- Page-level text extractions

:::

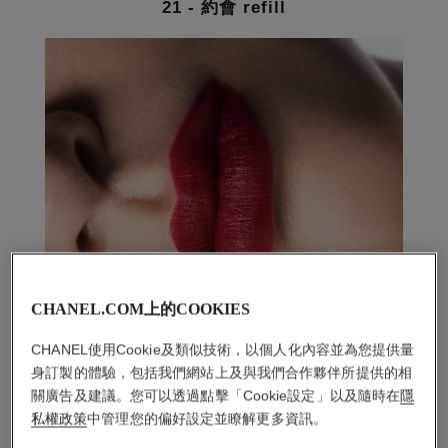
21 - 約會 refill
CHANEL.COM上的COOKIES
CHANEL使用Cookie及類似技術，以個人化內容並為您提供量
身訂製的體驗，包括我們網站上及與我們合作夥伴所提供的相
關廣告及建議。您可以透過點擊「Cookie設定」以及隨時在
隱
私權政策
中管理您的偏好設定並瞭解更多資訊。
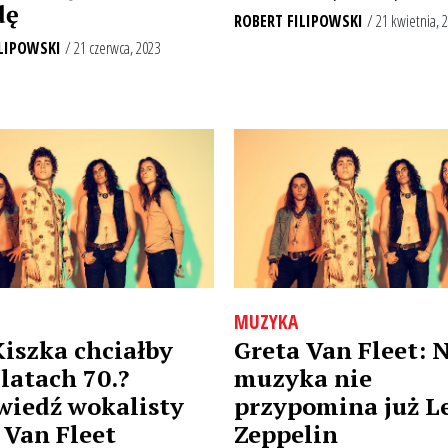
dę
ROBERT FILIPOWSKI
/ 21 kwietnia, 
LIPOWSKI
/ 21 czerwca, 2023
MUZYKA
Kiszka chciałby
Greta Van Fleet: 
 latach 70.?
muzyka nie
iedź wokalisty
przypomina już L
 Van Fleet
Zeppelin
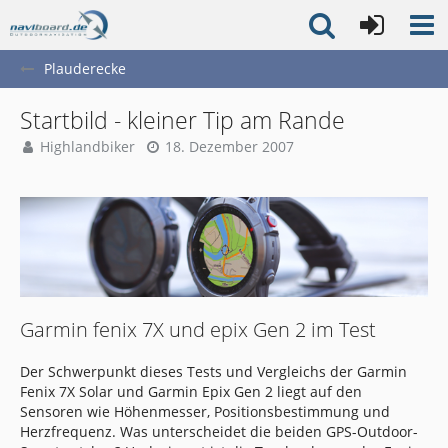
Plauderecke
Startbild - kleiner Tip am Rande
Highlandbiker
18. Dezember 2007
Garmin fenix 7X und epix Gen 2 im Test
Der Schwerpunkt dieses Tests und Vergleichs der Garmin
Fenix 7X Solar und Garmin Epix Gen 2 liegt auf den
Sensoren wie Höhenmesser, Positionsbestimmung und
Herzfrequenz. Was unterscheidet die beiden GPS-Outdoor-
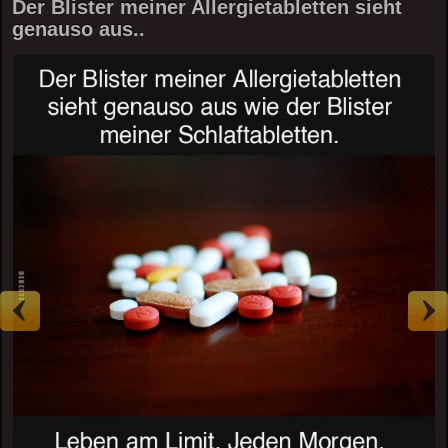
Der Blister meiner Allergietabletten sieht
genauso aus..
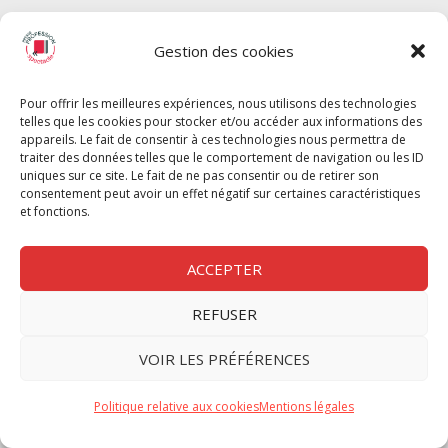
SPECTACLE
Gestion des cookies
Chèque Intermittents
Henotes
Pour offrir les meilleures expériences, nous utilisons des technologies
Chèque Compta
telles que les cookies pour stocker et/ou accéder aux informations des
Chèque Emploi Spectacle
appareils. Le fait de consentir à ces technologies nous permettra de
traiter des données telles que le comportement de navigation ou les ID
G-Pods
uniques sur ce site. Le fait de ne pas consentir ou de retirer son
consentement peut avoir un effet négatif sur certaines caractéristiques
Profession Audio-visuel
Suivre
Suivre
et fonctions.
Le Cahier Pro
ACCEPTER
REFUSER
Nous contacter
VOIR LES PRÉFÉRENCES
Politique de confidentilité
Politique relative aux cookies
Mentions légales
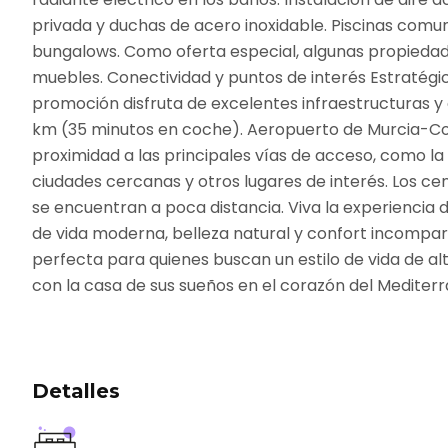
privada y duchas de acero inoxidable. Piscinas comuni
bungalows. Como oferta especial, algunas propiedad
muebles. Conectividad y puntos de interés Estratégic
promoción disfruta de excelentes infraestructuras y
km (35 minutos en coche). Aeropuerto de Murcia-Co
proximidad a las principales vías de acceso, como la 
ciudades cercanas y otros lugares de interés. Los cen
se encuentran a poca distancia. Viva la experiencia 
de vida moderna, belleza natural y confort incompar
perfecta para quienes buscan un estilo de vida de al
con la casa de sus sueños en el corazón del Mediterr
Detalles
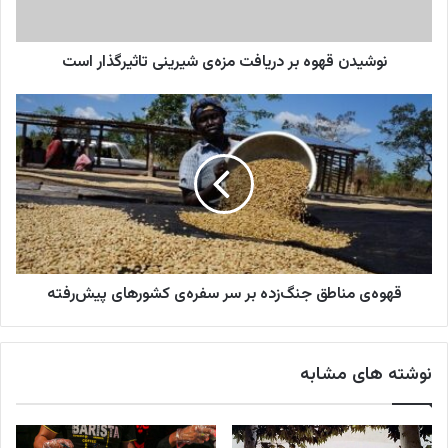
و
ه
ا
و
ر
نوشیدن قهوه بر دریافت مزه‌ی شیرینی تاثیرگذار است
ه
د
ب
ک
ر
ق
ن
د
ه
ی
ر
و
د
ی
ه‌
ا
ی
ف
م
ت
ن
م
ا
ز
ط
ه‌
قهوه‌ی مناطق جنگ‌زده بر سر سفره‌ی کشورهای پیش‌رفته
ق
ی
ج
ش
ن
ی
گ‌
نوشته های مشابه
ر
ز
ی
د
ن
ه
ی
ب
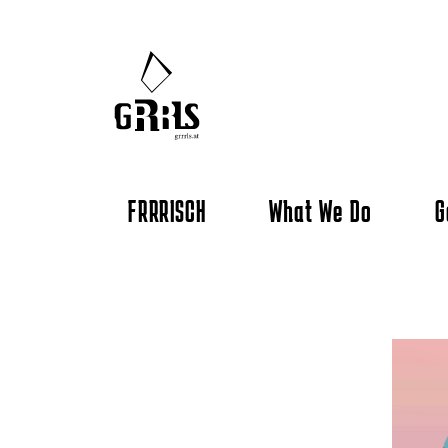
FRRRISCH
What We Do
G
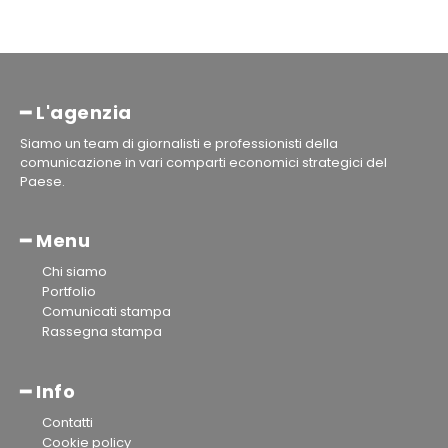
━ L'agenzia
Siamo un team di giornalisti e professionisti della
comunicazione in vari comparti economici strategici del
Paese.
━ Menu
Chi siamo
Portfolio
Comunicati stampa
Rassegna stampa
━ Info
Contatti
Cookie policy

:::

- WORK REQUEST
Look through the entries and work out how many lines have the word "Politique" in them; reply with that number only.

- FINISHED TASK
2